Start of Supplied records

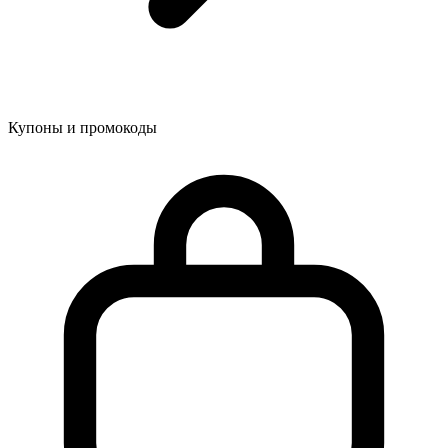
Купоны и промокоды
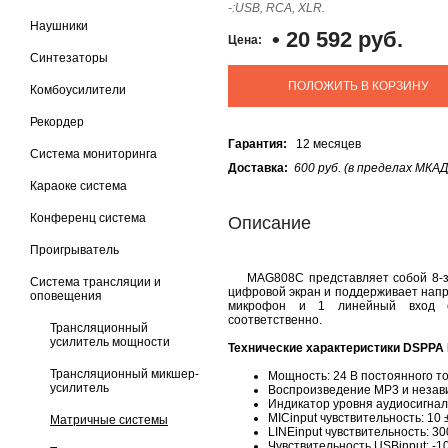
-:USB, RCA, XLR.
Наушники
•
20 592 руб.
Цена:
Синтезаторы
ПОЛОЖИТЬ В КОРЗИНУ
Комбоусилители
Рекордер
Гарантия:
12 месяцев
Система мониторинга
Доставка:
600 руб. (в пределах МКАД
Караоке система
Конференц система
Описание
Проигрыватель
MAG808C представляет собой 8-зо
Система трансляции и
цифровой экран и поддерживает напр
оповещения
микрофон и 1 линейный вход с 
соответственно.
Трансляционный
усилитель мощности
Технические характеристики DSPPA
Трансляционный микшер-
Мощность: 24 В постоянного т
усилитель
Воспроизведение MP3 и незави
Индикатор уровня аудиосигна
MICinput чувствительность: 10 
Матричные системы
LINEinput чувствительность: 30
Чувствительность USBinput: -1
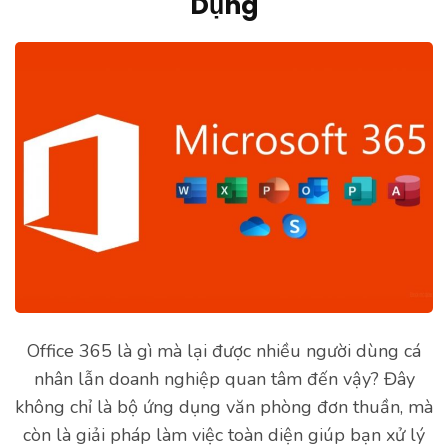
Dụng
Office 365 là gì mà lại được nhiều người dùng cá
nhân lẫn doanh nghiệp quan tâm đến vậy? Đây
không chỉ là bộ ứng dụng văn phòng đơn thuần, mà
còn là giải pháp làm việc toàn diện giúp bạn xử lý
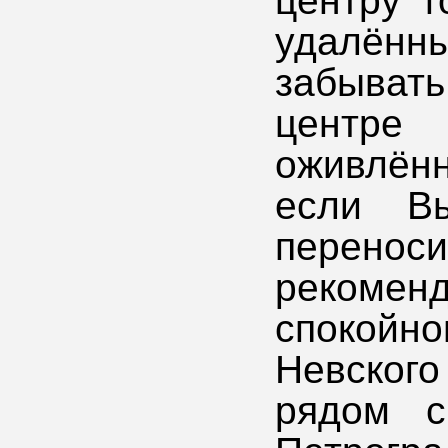
центру г
удалён
забывать
центр
оживлён
если В
перено
рекоме
спокойно
Невского
рядом с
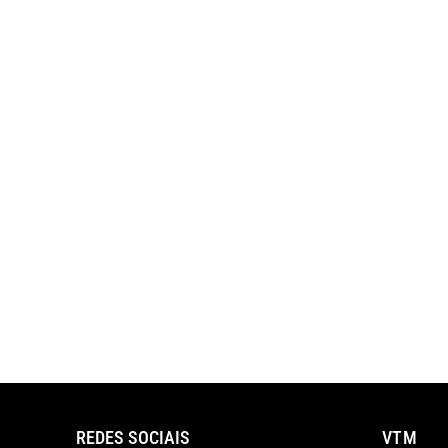
REDES SOCIAIS
VTM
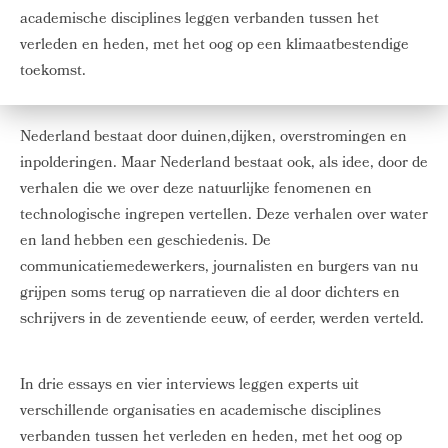
academische disciplines leggen verbanden tussen het
verleden en heden, met het oog op een klimaatbestendige
toekomst.
Nederland bestaat door duinen,dijken, overstromingen en
inpolderingen. Maar Nederland bestaat ook, als idee, door de
verhalen die we over deze natuurlijke fenomenen en
technologische ingrepen vertellen. Deze verhalen over water
en land hebben een geschiedenis. De
communicatiemedewerkers, journalisten en burgers van nu
grijpen soms terug op narratieven die al door dichters en
schrijvers in de zeventiende eeuw, of eerder, werden verteld.
In drie essays en vier interviews leggen experts uit
verschillende organisaties en academische disciplines
verbanden tussen het verleden en heden, met het oog op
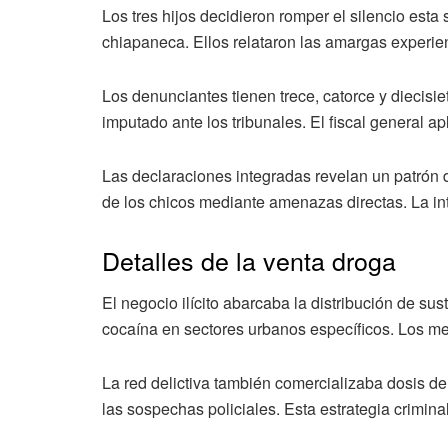
Los tres hijos decidieron romper el silencio esta
chiapaneca. Ellos relataron las amargas experien
Los denunciantes tienen trece, catorce y diecisie
imputado ante los tribunales. El fiscal general ap
Las declaraciones integradas revelan un patrón
de los chicos mediante amenazas directas. La inte
Detalles de la venta droga
El negocio ilícito abarcaba la distribución de s
cocaína en sectores urbanos específicos. Los men
La red delictiva también comercializaba dosis de
las sospechas policiales. Esta estrategia crimin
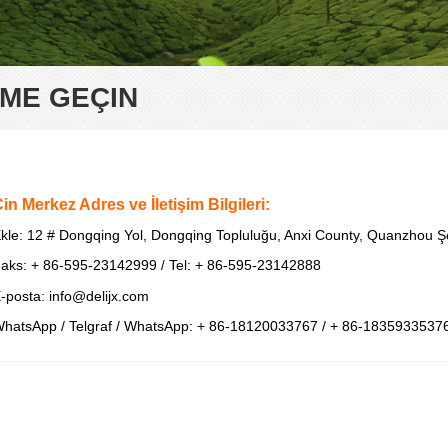
IME GEÇIN
Çin
Merkez
Adres ve İletişim Bilgileri:
kle: 12 # Dongqing Yol, Dongqing Topluluğu, Anxi County, Quanzhou Şeh
aks: + 86-595-23142999
Tel: + 86-595-23142888
/
-posta: info@delijx.com
hatsApp / Telgraf / WhatsApp: + 86-18120033767 / + 86-1835933537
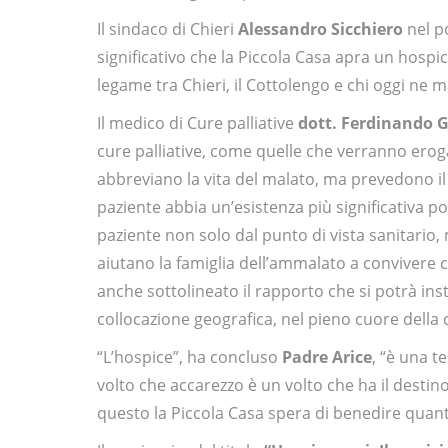
Il sindaco di Chieri
Alessandro Sicchiero
nel po
significativo che la Piccola Casa apra un hospi
legame tra Chieri, il Cottolengo e chi oggi ne m
Il medico di Cure palliative
dott. Ferdinando 
cure palliative, come quelle che verranno erog
abbreviano la vita del malato, ma prevedono il s
paziente abbia un’esistenza più significativa p
paziente non solo dal punto di vista sanitario, 
aiutano la famiglia dell’ammalato a convivere co
anche sottolineato il rapporto che si potrà inst
collocazione geografica, nel pieno cuore della c
“L’hospice”, ha concluso
Padre Arice
, “è una t
volto che accarezzo è un volto che ha il destin
questo la Piccola Casa spera di benedire quan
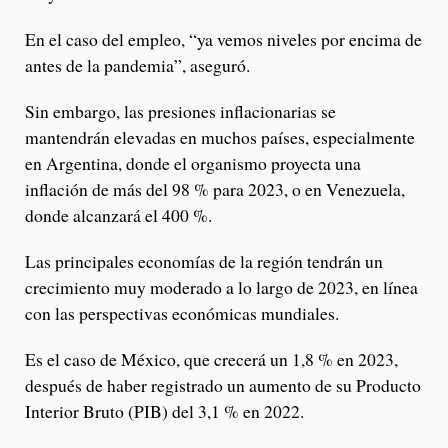
En el caso del empleo, “ya vemos niveles por encima de
antes de la pandemia”, aseguró.
Sin embargo, las presiones inflacionarias se
mantendrán elevadas en muchos países, especialmente
en Argentina, donde el organismo proyecta una
inflación de más del 98 % para 2023, o en Venezuela,
donde alcanzará el 400 %.
Las principales economías de la región tendrán un
crecimiento muy moderado a lo largo de 2023, en línea
con las perspectivas económicas mundiales.
Es el caso de México, que crecerá un 1,8 % en 2023,
después de haber registrado un aumento de su Producto
Interior Bruto (PIB) del 3,1 % en 2022.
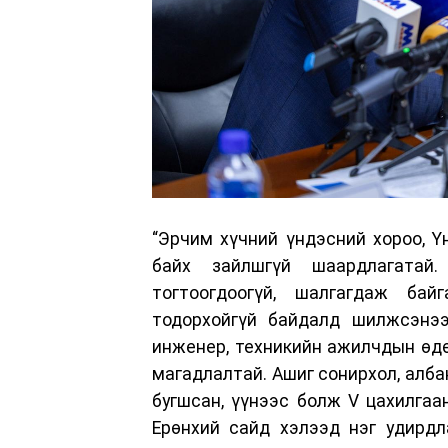
“Эрчим хүчний үндэсний хороо, Үн
байх зайлшгүй шаардлагатай
тогтоогдоогүй, шалгагдаж бай
тодорхойгүй байдалд шилжсэнээ
инженер, техникийн ажилчдын өдө
магадлалтай. Ашиг сонирхол, алба
бугшсан, үүнээс болж V цахилгаа
Ерөнхий сайд хэлээд нэг удирдл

End of Supplied records

Your answer must consist of every line from the listing that holds the string "tussen".

### Solution
academische disciplines leggen verbanden tussen het
verbanden tussen het verleden en heden, met het oog op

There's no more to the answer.